Oscar Otte spielt heute (ab 18 Uhr MESZ live bei Eurosport und in unserem Liveticker) um sein erstes Achtelfinale bei einem Grand-Slam-Turnier. Gegner wird der Südtiroler Andreas Seppi sein.

von Jörg Allmeroth
zuletzt bearbeitet: 04.09.2021, 10:17 Uhr

Oscar Otte spielt gerade das beste Major seines Lebens
© Getty Images
Oscar Otte spielt gerade das beste Major seines Lebens

Als Oscar Otte Ende Mai 2019 auf dem Centre Court der French Open gegen Roger Federer vorspielen durfte, wirkte er noch wie ein staunendes Kind, das es in ein Tennis-Wunderland hineingeschleudert hatte. „Total unwirklich“ sei das Ganze, sagte Otte damals, „ich spiele gegen mein eigenes Idol. Gegen jemanden, den ich sonst nur im Fernsehen bewundere.“ Otte schlug sich wacker damals, er verlor zwar in drei Sätzen, zeigte aber sein typisches Spiel voller Courage und Leidenschaft. Man werde noch von Otte hören, gab Federer zum Ende des Tages offiziell zu Protokoll: „Das ist ein Mann mit Mumm.“

Zwei Jahre und drei Monate später ist Otte immer noch ein Pendler zwischen verschiedenen Tennis-Welten. Oft bereist er die Schauplätze der Zweiten oder manchmal auch Dritten Lage, die gleichwohl anspruchsvollen Challenger- und Future-Wettbewerbe. Direkt vor den laufenden Grand Slam-Ausscheidungsspielen im Big Apple war der hochgewachsene Bursche aus der Kölner Südstadt beispielsweise noch beim Chellenger-Turnier im heimatlichen Meerbusch engagiert. 

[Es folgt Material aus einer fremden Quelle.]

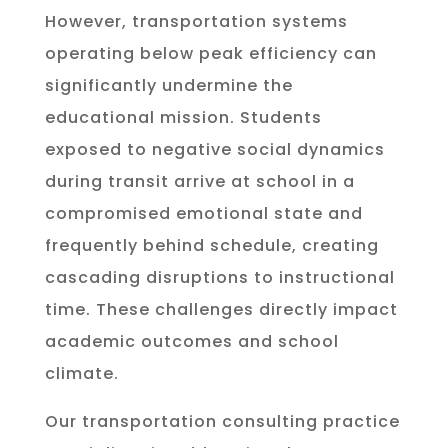
However, transportation systems
operating below peak efficiency can
significantly undermine the
educational mission. Students
exposed to negative social dynamics
during transit arrive at school in a
compromised emotional state and
frequently behind schedule, creating
cascading disruptions to instructional
time. These challenges directly impact
academic outcomes and school
climate.
Our transportation consulting practice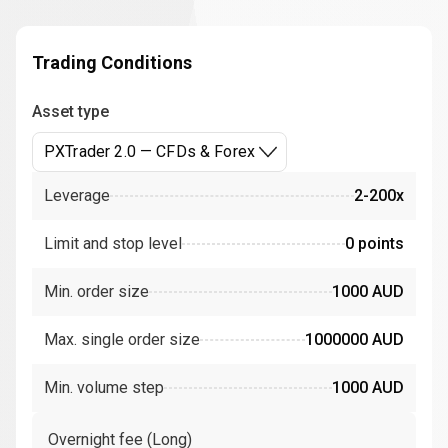
Trading Conditions
Asset type
PXTrader 2.0 — CFDs & Forex
Leverage
2-200x
Limit and stop level
0 points
Min. order size
1000 AUD
Max. single order size
1000000 AUD
Min. volume step
1000 AUD
Overnight fee (Long)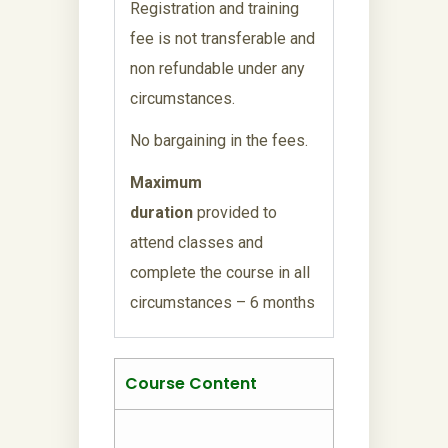
Registration and training
fee is not transferable and
non refundable under any
circumstances.
No bargaining in the fees.
Maximum
duration
provided to
attend classes and
complete the course in all
circumstances – 6 months
Course Content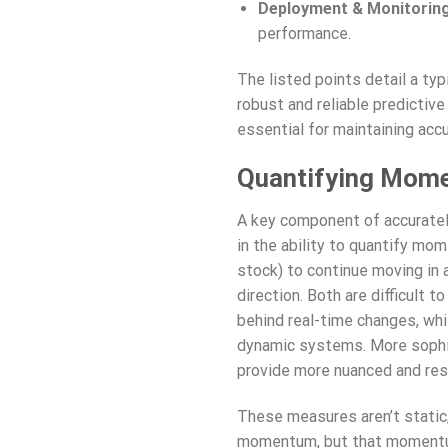
Deployment & Monitoring
performance.
The listed points detail a typ
robust and reliable predictiv
essential for maintaining acc
Quantifying Mome
A key component of accuratel
in the ability to quantify mo
stock) to continue moving in a
direction. Both are difficult 
behind real-time changes, whi
dynamic systems. More sophis
provide more nuanced and re
These measures aren’t static;
momentum, but that momentum c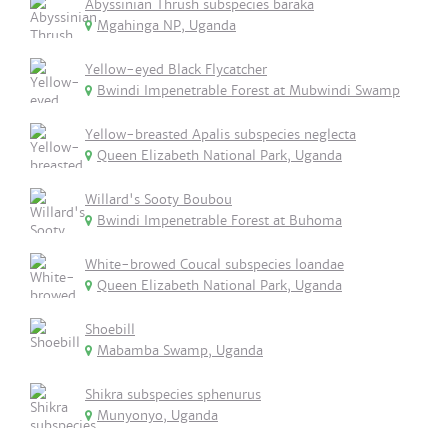
Abyssinian Thrush subspecies baraka
Mgahinga NP, Uganda
Yellow-eyed Black Flycatcher
Bwindi Impenetrable Forest at Mubwindi Swamp
Yellow-breasted Apalis subspecies neglecta
Queen Elizabeth National Park, Uganda
Willard's Sooty Boubou
Bwindi Impenetrable Forest at Buhoma
White-browed Coucal subspecies loandae
Queen Elizabeth National Park, Uganda
Shoebill
Mabamba Swamp, Uganda
Shikra subspecies sphenurus
Munyonyo, Uganda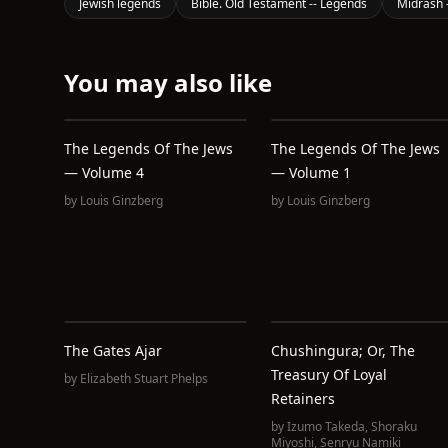
Jewish legends
Bible. Old Testament -- Legends
Midrash -
You may also like
The Legends Of The Jews
The Legends Of The Jews
— Volume 4
— Volume 1
by
Louis Ginzberg
by
Louis Ginzberg
The Gates Ajar
Chushingura; Or, The
Treasury Of Loyal
by
Elizabeth Stuart Phelps
Retainers
by
Izumo Takeda
,
Shoraku
Miyoshi
,
Senryu Namiki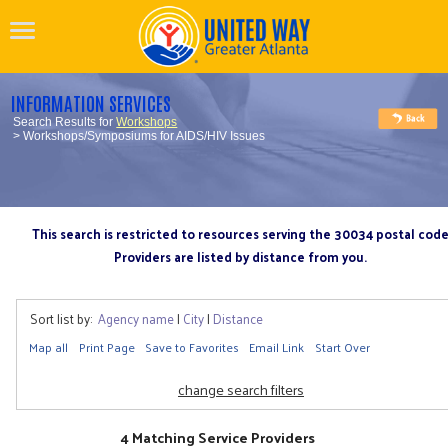
INFORMATION SERVICES
Search Results for
Workshops
> Workshops/Symposiums for AIDS/HIV Issues
This search is restricted to resources serving the 30034 postal cod
Providers are listed by distance from you.
Sort list by:
Agency name
|
City
|
Distance
Map all
Print Page
Save to Favorites
Email Link
Start Over
change search filters
4 Matching Service Providers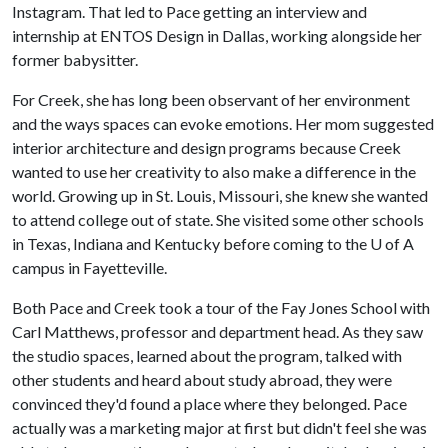
Instagram. That led to Pace getting an interview and
internship at ENTOS Design in Dallas, working alongside her
former babysitter.
For Creek, she has long been observant of her environment
and the ways spaces can evoke emotions. Her mom suggested
interior architecture and design programs because Creek
wanted to use her creativity to also make a difference in the
world. Growing up in St. Louis, Missouri, she knew she wanted
to attend college out of state. She visited some other schools
in Texas, Indiana and Kentucky before coming to the
U of A
campus in Fayetteville.
Both Pace and Creek took a tour of the Fay Jones School with
Carl Matthews, professor and department head. As they saw
the studio spaces, learned about the program, talked with
other students and heard about study abroad, they were
convinced they'd found a place where they belonged. Pace
actually was a marketing major at first but didn't feel she was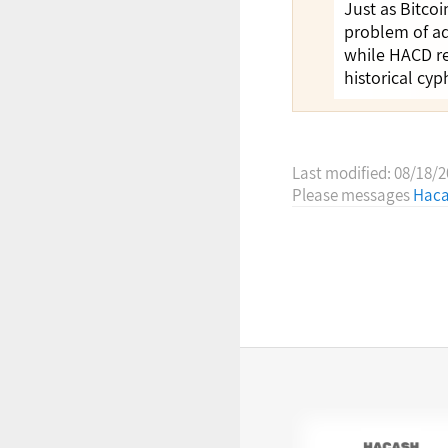
Just as Bitco
problem of ad
while HACD re
historical cy
Last modified: 08/18/
Please messages
Haca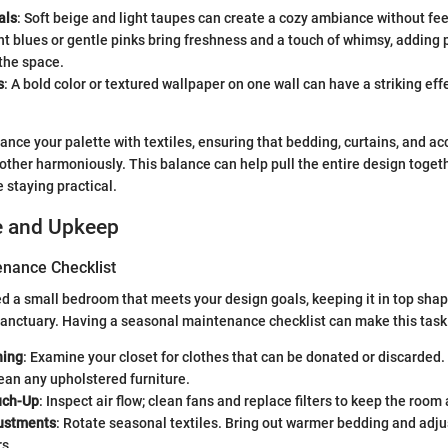
als
: Soft beige and light taupes can create a cozy ambiance without fee
ght blues or gentle pinks bring freshness and a touch of whimsy, adding 
the space.
s
: A bold color or textured wallpaper on one wall can have a striking e
alance your palette with textiles, ensuring that bedding, curtains, and a
her harmoniously. This balance can help pull the entire design toget
 staying practical.
e and Upkeep
nance Checklist
d a small bedroom that meets your design goals, keeping it in top shape
anctuary. Having a seasonal maintenance checklist can make this task
ning
: Examine your closet for clothes that can be donated or discarded.
ean any upholstered furniture.
ch-Up
: Inspect air flow; clean fans and replace filters to keep the room 
ustments
: Rotate seasonal textiles. Bring out warmer bedding and adjus
rs.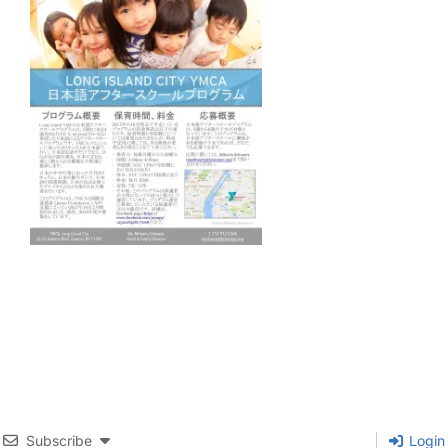
Subscribe
Login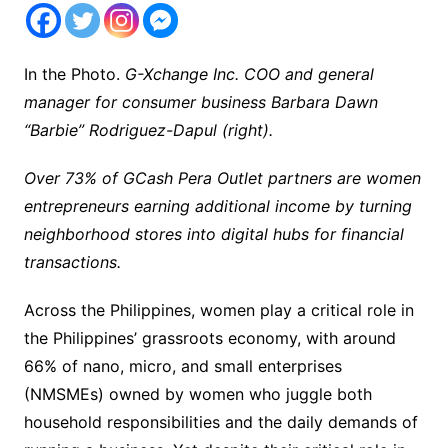
In the Photo.
G-Xchange Inc. COO and general
manager for consumer business Barbara Dawn
“Barbie” Rodriguez-Dapul (right).
Over 73% of GCash Pera Outlet partners are women
entrepreneurs earning additional income by turning
neighborhood stores into digital hubs for financial
transactions.
Across the Philippines, women play a critical role in
the Philippines’ grassroots economy, with around
66% of nano, micro, and small enterprises
(NMSMEs) owned by women who juggle both
household responsibilities and the daily demands of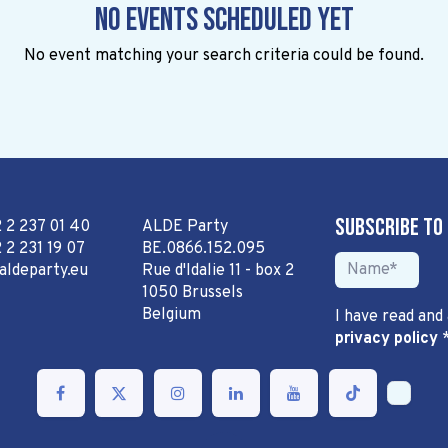
No events scheduled yet
No event matching your search criteria could be found.
Subscribe to
2 2 237 01 40
ALDE Party
 2 231 19 07
BE.0866.152.095
aldeparty.eu
Rue d'Idalie 11 - box 2
1050 Brussels
Belgium
I have read and
privacy policy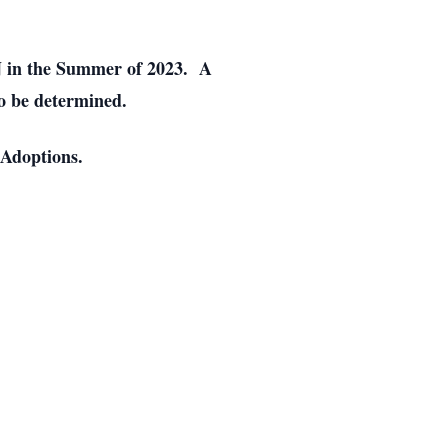
MN in the Summer of 2023. A
to be determined.
 Adoptions.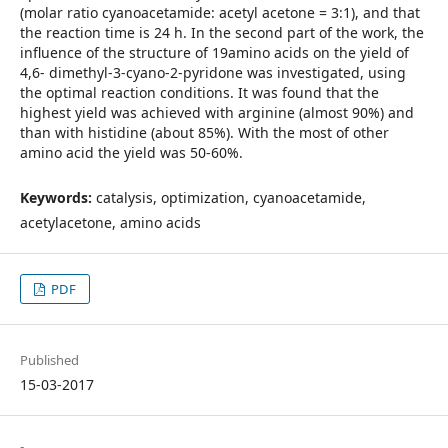
(molar ratio cyanoacetamide: acetyl acetone = 3:1), and that
the reaction time is 24 h. In the second part of the work, the
influence of the structure of 19amino acids on the yield of
4,6- dimethyl-3-cyano-2-pyridone was investigated, using
the optimal reaction conditions. It was found that the
highest yield was achieved with arginine (almost 90%) and
than with histidine (about 85%). With the most of other
amino acid the yield was 50-60%.
Keywords:
catalysis, optimization, cyanoacetamide,
acetylacetone, amino acids
PDF
Published
15-03-2017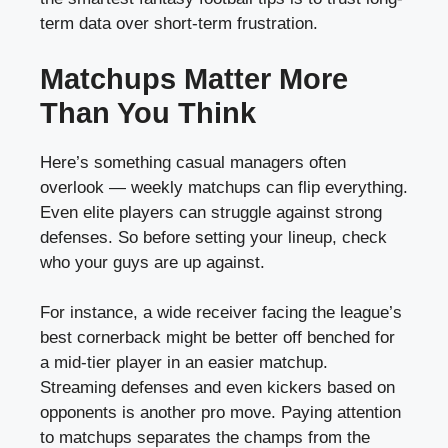
term data over short-term frustration.
Matchups Matter More
Than You Think
Here’s something casual managers often
overlook — weekly matchups can flip everything.
Even elite players can struggle against strong
defenses. So before setting your lineup, check
who your guys are up against.
For instance, a wide receiver facing the league’s
best cornerback might be better off benched for
a mid-tier player in an easier matchup.
Streaming defenses and even kickers based on
opponents is another pro move. Paying attention
to matchups separates the champs from the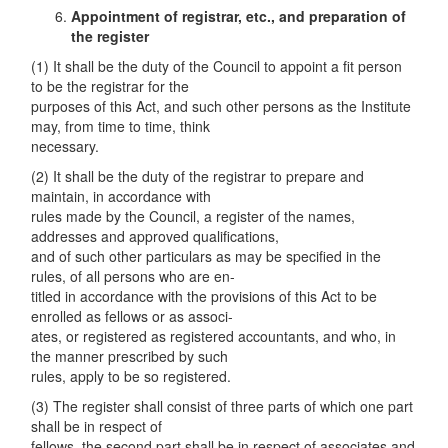
Appointment of registrar
,
etc., and preparation of
the register
(1) It shall be the duty of the Council to appoint a fit person
to be the registrar for the
purposes of this Act, and such other persons as the Institute
may, from time to time, think
necessary.
(2) It shall be the duty of the registrar to prepare and
maintain, in accordance with
rules made by the Council, a register of the names,
addresses and approved qualifications,
and of such other particulars as may be specified in the
rules, of all persons who are en-
titled in accordance with the provisions of this Act to be
enrolled as fellows or as associ-
ates, or registered as registered accountants, and who, in
the manner prescribed by such
rules, apply to be so registered.
(3) The register shall consist of three parts of which one part
shall be in respect of
fellows, the second part shall be in respect of associates and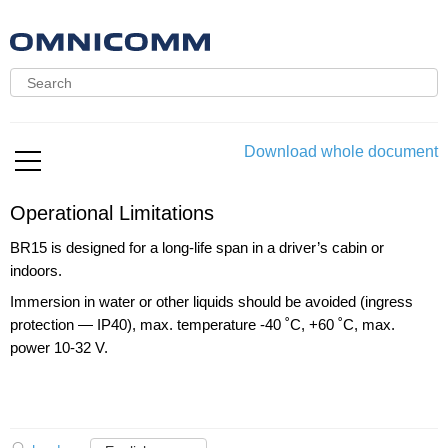
Download whole document
Operational Limitations
BR15 is designed for a long-life span in a driver’s cabin or
indoors.
Immersion in water or other liquids should be avoided (ingress
protection — IP40), max. temperature -40 ˚C, +60 ˚C, max.
power 10-32 V.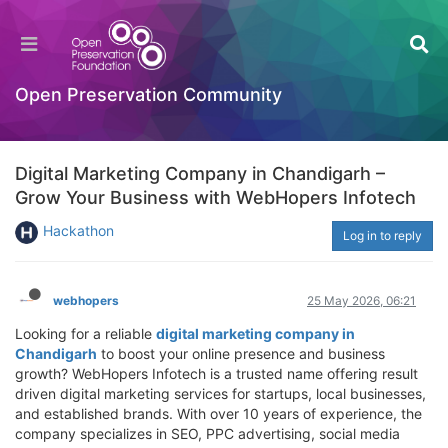
Open Preservation Community
Digital Marketing Company in Chandigarh –
Grow Your Business with WebHopers Infotech
Hackathon
Log in to reply
webhopers
25 May 2026, 06:21
Looking for a reliable
digital marketing company in
Chandigarh
to boost your online presence and business
growth? WebHopers Infotech is a trusted name offering result
driven digital marketing services for startups, local businesses,
and established brands. With over 10 years of experience, the
company specializes in SEO, PPC advertising, social media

Otte belohnt sich für die harte Arbeit

Aber immer öfters ist Otte eben auch auf den größten Bühnen zu bestaunen, bei den Majors, die Wert und Bedeutung eines Berufsspielers massiv abbilden. Dort gut abzuschneiden, „das zählt mehr als alles andere“, weiß Otte, der mit einem souveränen Drei-Satz-Erfolg gegen den Amerikaner Denis Kudla am Donnerstag erstmals die Runde der letzten 32 bei einem Grand-Slam-Spektakel erreichte. „Ein brutal schöner Moment“ sei das jetzt, sagt Otte, „der Lohn für all das, was man so investiert hat in den letzten Jahren.“ Ganz nebenbei auch der Lohn für so manchen Verletzungsrückschlag, für längere Auszeiten, in denen er dem Tennisgeschehen nur ohnmächtig zusehen konnte.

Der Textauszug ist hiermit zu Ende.